A boa notícia é que o simples ato de conhecer o fenômeno e aplicar os filtros descritos acima já coloca você à frente de uma parcela enorme dos investidores pessoas físicas. A consciência de que “eu posso estar no Monte da Estupidez” é, paradoxalmente, um dos maiores sinais de que você já começou a sair dele.
Referências e Leitura Complementar
- Kruger, J., & Dunning, D. (1999). Unskilled and Unaware of It: How Difficulties in Recognizing One’s Own Incompetence Lead to Inflated Self-Assessments. Journal of Personality and Social Psychology, 77(6).

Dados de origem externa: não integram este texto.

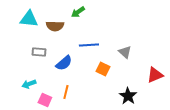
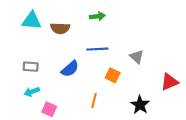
green arrow: (78, 12) -> (97, 16), moved, turned -152
gray rectangle: (39, 52) -> (31, 67), moved
orange line: (66, 92) -> (94, 100), moved

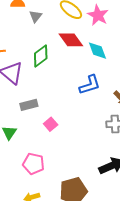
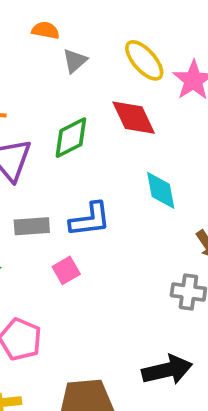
cyan diamond: (97, 51) -> (161, 190), moved
blue L-shape: (90, 85) -> (90, 220), moved

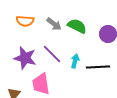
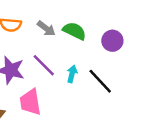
black line: (98, 67) -> (100, 81), turned 50

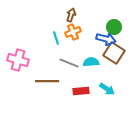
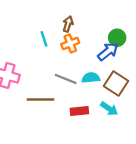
cyan line: (56, 38) -> (44, 39), moved
blue arrow: (106, 39) -> (108, 51), turned -54
brown square: (114, 53) -> (116, 83), moved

- Kahneman, D. (2011). Thinking, Fast and Slow. Farrar, Straus and Giroux. (Ed. brasileira: Rápido e Devagar: Duas Formas de Pensar. Objetiva.)
- Taleb, N. N. (2007). The Black Swan: The Impact of the Highly Improbable. Random House.
- B3 — Estudos e Pesquisas sobre Pessoas Físicas na Bolsa de Valores
- Munger, C. T. (2005). Poor Charlie’s Almanack. The Donning Company Publishers.